I could go on and on.
I think it was the first time in my life that I was unhappy that my parents and grandparents had so many siblings, and that many branches of our huge extended family had always been in regular communication with each other.
During one of the many melodramatic phone conversations I had during that first year after coming out, my Grandma was going on about why she didn’t understand how I could choose this. So I asked her to stop for a moment and think about that. Could she honestly say, I asked her, that she could choose to be gay? I had to rephrase it a few times before she understood what I was asking. Then she declared, very firmly, that of course there was absolutely no possibility that she could ever even imagine deciding to be gay herself. It was ridiculous to suggest it.
“In that case, Grandma, how can you keep accusing me of choosing this?”
She got flustered and started quoting the Bible at me. I quoted some verses back and pressed her again. If it’s a sin, then everyone is equally capable of being tempted by it. If she felt so strongly down to her bones that she couldn’t choose to do this, how could she believe that I could? She eventually admitted that maybe I was right about it not being a choice.

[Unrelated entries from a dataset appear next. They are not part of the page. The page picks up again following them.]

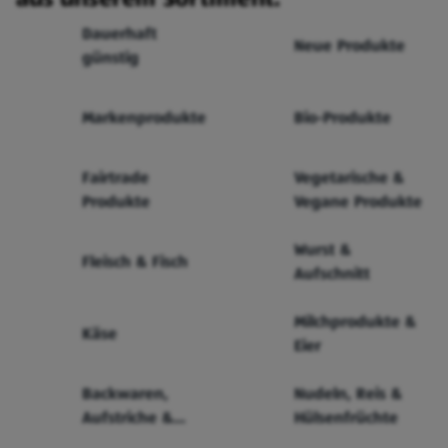
Dauerhaft
Neue Produkte
günstig
Markenprodukte
Bio-Produkte
Fairtrade
Vegetarische &
Produkte
Vegane Produkte
Wurst &
Fleisch & Fisch
Aufschnitt
Milchprodukte &
Käse
Eier
Backwaren,
Nudeln, Reis &
Aufstriche &
Hülsenfrüchte
Cerealien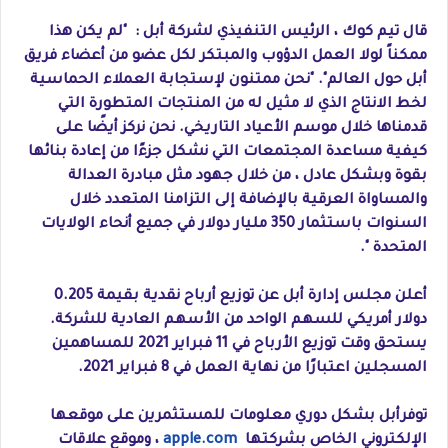
قال تيم كوك ، الرئيس التنفيذي لشركة أبل : "لم يكن هذا
ممكناً لولا العمل الدؤوب والمبتكر لكل عضو من أعضاء فريق
أبل حول العالم". "نحن ممتنون لإستجابة العملاء الحماسية
لخط الانتاج الذي لا مثيل له من المنتجات المتطورة التي
قدمناها خلال موسم الأعياد التاريخي. نحن نركز أيضًا على
كيفية مساعدة المجتمعات التي نشكل جزءًا من إعادة بنائها
بقوة وبشكل عادل ، من خلال جهود مثل مبادرة العدالة
والمساواة العرقية بالإضافة إلى التزامنا المتعدد خلال
السنوات باستثمار 350 مليار دولار في جميع أنحاء الولايات
المتحدة ".
أعلن مجلس إدارة أبل عن توزيع أرباح نقدية بقيمة 0.205
دولار أمريكي للسهم الواحد من الأسهم العادية للشركة.
يستحق وقت توزيع الأرباح في 11 فبراير 2021 للمساهمين
المسجلين اعتبارًا من نهاية العمل في 8 فبراير 2021.
توفرأبل بشكل دوري معلومات للمستثمرين على موقعها
الإلكتروني الخاص بشركتها
apple.com
، وموقع علاقات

We were hardly the first people to have that conversation. For those of us queer people who were raised in exceptionally homophobic churches and families—who spent decades crying ourselves to sleep over feelings that would not go away; who begged god again and again in epic prayer sessions to make us “normal;” and who lived in constant fear of the being rejected by those we loved if they found out—the notion that this is all a matter of choice is so patently ridiculous that it defies reason.
Not to mention having watched people we know go through programs intended to “cure” homosexuality and seeing most of them come out not changed at all. Or seeing the ones who claimed to be changed so obviously projecting a facade that did nothing to hide how profoundly unhappy and unchanged they were. Or reading the statistics which show that literally 99.9% of them aren’t even able to resist their feelings for any length of time.
It’s deeply frustrating knowing that it was never a matter of choice for ourselves or anyone we’ve known, that the myth is still bandied about and still used to justify laws, policies, and practices that discriminate against us.
Then one day I read an op-ed piece by advice columnist and gay rights activist Dan Savage, in which he described the same frustration, but then explained an epiphany he had had. He had been reading yet another news story of a vehemently anti-gay minister or politician having been caught having had a number of same-sex affairs, and remembering all the times said anti-gay person had publicly insisted that being gay was a choice, when it hit him. The reason they believed it was a choice because in a twisted way it was true for them. Every single day they looked themselves in the mirror and convinced themselves one more time that they weren’t going to be gay that day.
We know from both the medical research and the statistics that some so-called ex-gay therapists were forced to admit in court, that no one who feels same-sex attraction ever stops feeling it. No one. When the advocates of such quackery have been pinned down in court under threat of perjury and faced with actual evidence, they even admit that by “cure” all they’ve ever meant was that a person could learn to resist the urge to act on their feelings. Which is a very twisted definition of cure.

Just to be clear: not all gay men are sissies. Sexual orientation is a complicated thing, obviously the result of a whole lot of different things going on in our brains and hormones. Some gay men are great at football and have no interest in musical theatre, while some straight men have no interest in sports and like to cook. Believe me, I know.
But there are actual studies which show that almost all sissies are gay.
And my own epiphany about these anti-gay or ex-gay guys that I can’t believe are fooling anyone is this: they are so desperate to believe there is a cure precisely because they have never been able to hide.
As bad as childhood may have been for me, being called sissy and pussy and far worse by classmates, coaches, some teachers, other kids at church, or my own father, I bet Aaron Shock had it worse. I’m absolutely certain that Marcus Bachmann had it far, far, far worse. Convincing themselves that they aren’t gay, or convincing themselves that they could hide it, was a matter of survival for them.
So, yeah, they deserve at least some pity.
But not so much that we don’t hold them responsible for the tens of thousands of queer and questioning kids thrown out on the street by homophobic parents and driven into high risk of drug abuse and prostitution. Neither should our pity stop us for placing some of the blame for the thousands and thousands of kids who commit suicide for fear their parents will find out they’re gay, and/or because the incessant bullying and rejection at school, church, and in their homes.
Because people like Bachmann and Shock and all the other ex-gay and anti-gay folks are perpetuating and enabling that cycle of hate. They need to stop faking it, and start making amends.